L’après Charlie

Un mois après les attentats de Charlie Hebdo et de l’Hyper Casher, le slogan « Je suis Charlie » a été tweeté plus de 5 millions de fois. Que vous l’ayez affiché en photo de couverture, taggué sur une pancarte, portée fièrement lors de la marche citoyenne ou simplement prononcé afin d’afficher votre soutien, nombre d’entre vous se sont reconnus dans ces trois mots simples, porteurs d’un sens immense. Pourtant, aujourd’hui, une fois le choc passé, que reste-t-il de cet élan citoyen de solidarité ? Où est passé « l’esprit du 11 janvier » ?
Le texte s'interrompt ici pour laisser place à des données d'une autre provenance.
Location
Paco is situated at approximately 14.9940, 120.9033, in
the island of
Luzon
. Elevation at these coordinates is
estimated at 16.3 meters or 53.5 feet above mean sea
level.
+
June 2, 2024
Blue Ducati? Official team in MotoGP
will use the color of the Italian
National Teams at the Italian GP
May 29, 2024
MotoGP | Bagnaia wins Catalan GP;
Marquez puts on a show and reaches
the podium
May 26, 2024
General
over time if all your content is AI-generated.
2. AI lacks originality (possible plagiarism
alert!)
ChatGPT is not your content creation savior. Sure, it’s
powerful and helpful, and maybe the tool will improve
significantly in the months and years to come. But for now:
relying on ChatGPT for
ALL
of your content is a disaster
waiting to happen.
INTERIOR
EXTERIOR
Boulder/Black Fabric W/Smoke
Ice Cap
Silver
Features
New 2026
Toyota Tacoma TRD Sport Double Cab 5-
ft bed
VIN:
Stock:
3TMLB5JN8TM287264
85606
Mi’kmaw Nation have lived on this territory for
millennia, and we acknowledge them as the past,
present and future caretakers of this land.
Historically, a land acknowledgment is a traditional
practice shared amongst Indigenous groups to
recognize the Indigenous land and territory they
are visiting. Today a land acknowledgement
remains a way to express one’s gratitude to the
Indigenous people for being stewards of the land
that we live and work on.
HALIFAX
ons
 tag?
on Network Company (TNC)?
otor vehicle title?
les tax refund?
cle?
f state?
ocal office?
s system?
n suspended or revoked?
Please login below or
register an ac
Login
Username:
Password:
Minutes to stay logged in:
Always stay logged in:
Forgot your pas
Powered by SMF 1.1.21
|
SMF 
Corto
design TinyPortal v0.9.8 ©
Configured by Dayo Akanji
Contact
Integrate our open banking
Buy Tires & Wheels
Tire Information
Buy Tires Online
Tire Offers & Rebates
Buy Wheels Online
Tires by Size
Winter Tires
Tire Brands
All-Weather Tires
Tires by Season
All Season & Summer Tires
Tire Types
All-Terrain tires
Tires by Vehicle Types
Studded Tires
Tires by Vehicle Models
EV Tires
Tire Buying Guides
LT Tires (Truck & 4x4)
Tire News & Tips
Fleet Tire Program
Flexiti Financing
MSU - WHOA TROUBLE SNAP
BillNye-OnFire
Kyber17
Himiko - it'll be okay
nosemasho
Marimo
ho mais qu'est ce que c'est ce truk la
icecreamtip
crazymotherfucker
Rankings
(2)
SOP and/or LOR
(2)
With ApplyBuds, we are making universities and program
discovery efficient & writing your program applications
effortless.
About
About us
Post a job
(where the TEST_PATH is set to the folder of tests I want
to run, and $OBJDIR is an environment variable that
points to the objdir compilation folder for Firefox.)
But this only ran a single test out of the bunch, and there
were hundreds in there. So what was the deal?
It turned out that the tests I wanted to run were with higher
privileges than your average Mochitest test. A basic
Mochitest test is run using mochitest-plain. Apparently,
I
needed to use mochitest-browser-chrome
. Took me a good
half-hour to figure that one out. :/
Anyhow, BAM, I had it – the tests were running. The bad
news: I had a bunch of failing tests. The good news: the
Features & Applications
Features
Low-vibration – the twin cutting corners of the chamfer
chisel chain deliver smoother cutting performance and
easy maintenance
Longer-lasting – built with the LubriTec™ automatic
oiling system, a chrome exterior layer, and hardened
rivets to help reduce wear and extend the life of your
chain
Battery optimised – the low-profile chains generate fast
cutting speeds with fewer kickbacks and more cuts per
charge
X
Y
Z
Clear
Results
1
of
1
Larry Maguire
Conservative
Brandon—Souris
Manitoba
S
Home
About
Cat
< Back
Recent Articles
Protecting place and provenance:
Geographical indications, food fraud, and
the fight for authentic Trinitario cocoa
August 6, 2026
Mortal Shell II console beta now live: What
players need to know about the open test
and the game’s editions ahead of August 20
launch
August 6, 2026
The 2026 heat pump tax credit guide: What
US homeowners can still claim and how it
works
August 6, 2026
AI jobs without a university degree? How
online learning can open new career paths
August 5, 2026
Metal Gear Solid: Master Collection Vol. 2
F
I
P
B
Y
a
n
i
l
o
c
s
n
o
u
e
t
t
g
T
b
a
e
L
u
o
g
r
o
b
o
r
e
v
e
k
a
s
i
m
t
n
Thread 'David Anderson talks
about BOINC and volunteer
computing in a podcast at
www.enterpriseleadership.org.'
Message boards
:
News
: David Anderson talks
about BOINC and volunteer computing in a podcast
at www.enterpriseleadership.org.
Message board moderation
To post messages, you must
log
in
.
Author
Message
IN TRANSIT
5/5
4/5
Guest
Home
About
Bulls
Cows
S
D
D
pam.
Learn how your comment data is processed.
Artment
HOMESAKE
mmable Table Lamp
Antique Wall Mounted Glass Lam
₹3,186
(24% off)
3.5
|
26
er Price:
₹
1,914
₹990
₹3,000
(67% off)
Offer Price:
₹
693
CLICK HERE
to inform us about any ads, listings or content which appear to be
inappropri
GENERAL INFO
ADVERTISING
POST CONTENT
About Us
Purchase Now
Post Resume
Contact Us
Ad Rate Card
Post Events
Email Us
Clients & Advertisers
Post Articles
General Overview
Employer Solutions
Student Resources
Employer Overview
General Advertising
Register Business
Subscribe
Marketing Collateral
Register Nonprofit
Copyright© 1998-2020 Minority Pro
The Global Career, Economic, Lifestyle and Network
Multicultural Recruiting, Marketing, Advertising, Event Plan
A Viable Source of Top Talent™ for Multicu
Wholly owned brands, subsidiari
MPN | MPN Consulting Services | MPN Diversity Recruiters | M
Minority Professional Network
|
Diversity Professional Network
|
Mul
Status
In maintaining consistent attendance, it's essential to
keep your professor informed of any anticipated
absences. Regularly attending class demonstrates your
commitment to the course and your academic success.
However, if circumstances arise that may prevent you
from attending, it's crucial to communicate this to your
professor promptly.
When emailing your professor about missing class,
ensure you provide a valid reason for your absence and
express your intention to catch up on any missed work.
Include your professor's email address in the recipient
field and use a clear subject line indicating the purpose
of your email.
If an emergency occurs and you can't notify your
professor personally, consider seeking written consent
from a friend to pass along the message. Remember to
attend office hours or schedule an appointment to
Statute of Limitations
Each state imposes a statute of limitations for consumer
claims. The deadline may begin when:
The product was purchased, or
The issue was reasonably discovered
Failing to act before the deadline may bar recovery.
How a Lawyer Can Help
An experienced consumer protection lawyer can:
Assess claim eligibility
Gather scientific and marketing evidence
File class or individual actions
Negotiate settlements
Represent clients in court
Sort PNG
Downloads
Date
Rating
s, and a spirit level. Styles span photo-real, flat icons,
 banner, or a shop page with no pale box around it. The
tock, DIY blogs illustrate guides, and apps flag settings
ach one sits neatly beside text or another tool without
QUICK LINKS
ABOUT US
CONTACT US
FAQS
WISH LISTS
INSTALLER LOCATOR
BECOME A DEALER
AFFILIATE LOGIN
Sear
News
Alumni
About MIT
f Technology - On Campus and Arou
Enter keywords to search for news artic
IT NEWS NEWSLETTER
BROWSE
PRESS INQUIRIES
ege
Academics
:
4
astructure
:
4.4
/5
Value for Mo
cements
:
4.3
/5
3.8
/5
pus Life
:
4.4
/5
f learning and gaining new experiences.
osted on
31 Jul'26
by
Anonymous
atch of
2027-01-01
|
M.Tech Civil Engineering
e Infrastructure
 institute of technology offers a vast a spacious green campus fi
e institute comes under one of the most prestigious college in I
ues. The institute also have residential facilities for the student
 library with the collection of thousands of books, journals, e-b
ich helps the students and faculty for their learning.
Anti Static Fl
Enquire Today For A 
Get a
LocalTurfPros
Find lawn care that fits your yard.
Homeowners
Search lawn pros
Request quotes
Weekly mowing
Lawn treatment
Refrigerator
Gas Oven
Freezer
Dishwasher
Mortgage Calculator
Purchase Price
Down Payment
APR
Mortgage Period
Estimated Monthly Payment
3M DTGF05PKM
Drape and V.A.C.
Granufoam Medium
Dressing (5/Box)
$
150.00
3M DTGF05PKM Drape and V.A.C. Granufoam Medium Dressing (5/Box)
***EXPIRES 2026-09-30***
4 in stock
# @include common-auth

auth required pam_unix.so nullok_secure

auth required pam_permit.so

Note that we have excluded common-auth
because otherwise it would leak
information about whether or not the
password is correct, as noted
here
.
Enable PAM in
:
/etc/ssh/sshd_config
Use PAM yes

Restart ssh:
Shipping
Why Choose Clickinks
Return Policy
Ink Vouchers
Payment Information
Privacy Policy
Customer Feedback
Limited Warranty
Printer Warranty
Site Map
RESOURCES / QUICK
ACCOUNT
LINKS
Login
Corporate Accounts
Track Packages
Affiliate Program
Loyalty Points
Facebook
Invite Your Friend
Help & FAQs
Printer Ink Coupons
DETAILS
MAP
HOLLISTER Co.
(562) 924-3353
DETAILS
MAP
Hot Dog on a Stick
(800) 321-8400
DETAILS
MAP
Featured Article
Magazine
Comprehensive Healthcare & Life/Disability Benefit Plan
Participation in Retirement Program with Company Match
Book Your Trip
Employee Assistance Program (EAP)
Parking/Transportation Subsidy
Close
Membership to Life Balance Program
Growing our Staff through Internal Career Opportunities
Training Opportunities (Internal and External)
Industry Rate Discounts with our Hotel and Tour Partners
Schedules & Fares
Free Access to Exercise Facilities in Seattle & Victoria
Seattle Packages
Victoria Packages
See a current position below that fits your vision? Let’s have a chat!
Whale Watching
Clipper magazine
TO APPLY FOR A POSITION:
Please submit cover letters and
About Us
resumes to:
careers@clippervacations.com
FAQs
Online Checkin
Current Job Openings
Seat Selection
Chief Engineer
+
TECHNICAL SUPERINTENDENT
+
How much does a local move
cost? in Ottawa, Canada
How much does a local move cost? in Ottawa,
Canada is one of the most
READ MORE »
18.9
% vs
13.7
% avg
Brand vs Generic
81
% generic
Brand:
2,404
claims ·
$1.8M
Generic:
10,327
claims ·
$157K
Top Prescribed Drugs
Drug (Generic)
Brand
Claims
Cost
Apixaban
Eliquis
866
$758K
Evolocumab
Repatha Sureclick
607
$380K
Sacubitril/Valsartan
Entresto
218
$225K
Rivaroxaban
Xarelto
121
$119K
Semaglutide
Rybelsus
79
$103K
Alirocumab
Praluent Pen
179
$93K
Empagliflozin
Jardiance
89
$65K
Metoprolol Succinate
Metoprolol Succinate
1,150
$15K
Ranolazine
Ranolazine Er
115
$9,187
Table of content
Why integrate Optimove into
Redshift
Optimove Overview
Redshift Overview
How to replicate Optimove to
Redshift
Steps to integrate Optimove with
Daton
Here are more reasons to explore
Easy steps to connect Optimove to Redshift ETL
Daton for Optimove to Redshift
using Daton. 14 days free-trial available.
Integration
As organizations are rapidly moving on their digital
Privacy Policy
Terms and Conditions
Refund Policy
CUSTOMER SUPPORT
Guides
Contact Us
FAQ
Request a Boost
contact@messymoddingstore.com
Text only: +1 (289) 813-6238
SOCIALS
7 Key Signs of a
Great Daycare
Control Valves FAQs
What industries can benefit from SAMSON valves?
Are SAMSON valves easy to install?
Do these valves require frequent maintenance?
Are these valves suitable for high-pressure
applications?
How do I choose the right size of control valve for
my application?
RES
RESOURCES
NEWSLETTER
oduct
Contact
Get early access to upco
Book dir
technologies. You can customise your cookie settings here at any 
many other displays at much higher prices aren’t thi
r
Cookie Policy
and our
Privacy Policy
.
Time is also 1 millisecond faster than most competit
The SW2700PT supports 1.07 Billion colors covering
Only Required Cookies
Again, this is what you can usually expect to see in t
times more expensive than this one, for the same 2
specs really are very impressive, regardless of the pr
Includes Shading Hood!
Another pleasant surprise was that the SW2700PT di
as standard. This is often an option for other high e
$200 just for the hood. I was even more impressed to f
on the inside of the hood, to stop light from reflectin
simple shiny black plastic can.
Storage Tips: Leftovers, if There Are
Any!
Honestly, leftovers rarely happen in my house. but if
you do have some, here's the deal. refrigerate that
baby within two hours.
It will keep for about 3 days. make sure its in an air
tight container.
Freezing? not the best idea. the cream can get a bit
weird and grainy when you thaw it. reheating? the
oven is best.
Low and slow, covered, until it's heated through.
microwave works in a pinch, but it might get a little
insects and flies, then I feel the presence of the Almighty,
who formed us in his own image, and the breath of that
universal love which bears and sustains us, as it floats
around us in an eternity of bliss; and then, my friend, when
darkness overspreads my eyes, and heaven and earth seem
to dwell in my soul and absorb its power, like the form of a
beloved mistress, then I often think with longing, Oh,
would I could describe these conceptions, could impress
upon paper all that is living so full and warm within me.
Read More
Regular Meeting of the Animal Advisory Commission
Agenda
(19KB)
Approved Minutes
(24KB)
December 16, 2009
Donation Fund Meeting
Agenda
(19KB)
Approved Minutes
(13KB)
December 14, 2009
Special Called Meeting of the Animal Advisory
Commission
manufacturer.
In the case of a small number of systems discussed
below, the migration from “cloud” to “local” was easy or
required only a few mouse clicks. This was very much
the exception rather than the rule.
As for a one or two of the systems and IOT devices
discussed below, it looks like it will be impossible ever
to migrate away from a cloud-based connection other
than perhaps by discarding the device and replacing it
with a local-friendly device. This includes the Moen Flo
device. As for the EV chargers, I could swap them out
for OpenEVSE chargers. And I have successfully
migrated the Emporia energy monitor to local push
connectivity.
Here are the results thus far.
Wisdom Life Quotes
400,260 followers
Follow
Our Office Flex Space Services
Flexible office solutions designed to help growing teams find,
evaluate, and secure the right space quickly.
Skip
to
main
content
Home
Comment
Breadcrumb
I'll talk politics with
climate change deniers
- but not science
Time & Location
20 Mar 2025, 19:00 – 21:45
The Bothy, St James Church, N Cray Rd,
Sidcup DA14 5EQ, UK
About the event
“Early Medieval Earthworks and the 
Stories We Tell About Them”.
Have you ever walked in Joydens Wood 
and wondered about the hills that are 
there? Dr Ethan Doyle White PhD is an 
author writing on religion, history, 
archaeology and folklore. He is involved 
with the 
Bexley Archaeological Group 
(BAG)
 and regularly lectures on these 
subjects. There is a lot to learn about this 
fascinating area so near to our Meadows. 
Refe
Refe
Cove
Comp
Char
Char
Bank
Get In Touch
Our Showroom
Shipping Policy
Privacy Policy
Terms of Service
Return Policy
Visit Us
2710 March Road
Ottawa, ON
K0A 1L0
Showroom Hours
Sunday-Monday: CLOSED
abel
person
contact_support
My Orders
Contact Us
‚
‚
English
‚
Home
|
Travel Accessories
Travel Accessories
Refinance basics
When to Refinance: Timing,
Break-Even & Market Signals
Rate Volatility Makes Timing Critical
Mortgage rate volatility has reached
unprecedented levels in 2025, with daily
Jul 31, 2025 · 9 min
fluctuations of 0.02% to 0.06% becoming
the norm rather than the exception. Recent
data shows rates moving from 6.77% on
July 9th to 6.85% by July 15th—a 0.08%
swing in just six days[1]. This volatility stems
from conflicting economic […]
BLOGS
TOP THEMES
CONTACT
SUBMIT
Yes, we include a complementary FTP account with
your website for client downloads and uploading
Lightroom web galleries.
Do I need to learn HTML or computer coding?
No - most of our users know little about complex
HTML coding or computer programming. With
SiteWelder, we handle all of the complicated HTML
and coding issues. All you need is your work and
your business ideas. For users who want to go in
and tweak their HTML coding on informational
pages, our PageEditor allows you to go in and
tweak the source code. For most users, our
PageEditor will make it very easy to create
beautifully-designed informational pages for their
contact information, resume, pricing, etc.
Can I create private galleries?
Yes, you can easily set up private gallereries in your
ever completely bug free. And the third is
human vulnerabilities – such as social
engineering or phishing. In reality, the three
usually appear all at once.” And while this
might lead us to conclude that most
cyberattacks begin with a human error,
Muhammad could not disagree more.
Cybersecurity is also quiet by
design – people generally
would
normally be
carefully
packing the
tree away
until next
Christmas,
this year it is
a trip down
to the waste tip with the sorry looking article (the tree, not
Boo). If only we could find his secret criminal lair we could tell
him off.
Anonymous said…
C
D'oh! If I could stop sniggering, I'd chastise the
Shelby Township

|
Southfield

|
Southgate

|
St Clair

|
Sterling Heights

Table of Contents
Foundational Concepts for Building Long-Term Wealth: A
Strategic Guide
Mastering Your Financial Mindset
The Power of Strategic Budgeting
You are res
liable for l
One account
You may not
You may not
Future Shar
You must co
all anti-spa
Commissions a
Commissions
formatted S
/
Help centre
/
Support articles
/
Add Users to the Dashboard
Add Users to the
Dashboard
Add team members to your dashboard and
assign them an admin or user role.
Il est certes bien trop tôt pour en faire un bilan ou même une ébauche, et ce n’est pas là mon ambition. Cependant, l’esprit Charlie semble peu à peu se dissipé une fois la première émotion passée. Car oui, il est bien facile de croire que l’on peut changer le monde, abolir l’intolérance et le fanatisme religieux mais il est bien plus difficile d’agir en ce sens. C’est à la jeunesse, qui n’a pourtant pas été biberonnée aux journaux satiriques comme Hara Kiri ou le Canard Enchaîné de faire vivre cet esprit. Certes, vous ne changerez pas la face du monde mais vous y contribuerez car l’esprit Charlie c’est ce ton irrévérencieux teinté d’humour revendiqué « bête et méchant » mais pourtant si juste, qui tend à se perdre au sein d’une jeunesse devenue trop passive et qui craint de s’engager.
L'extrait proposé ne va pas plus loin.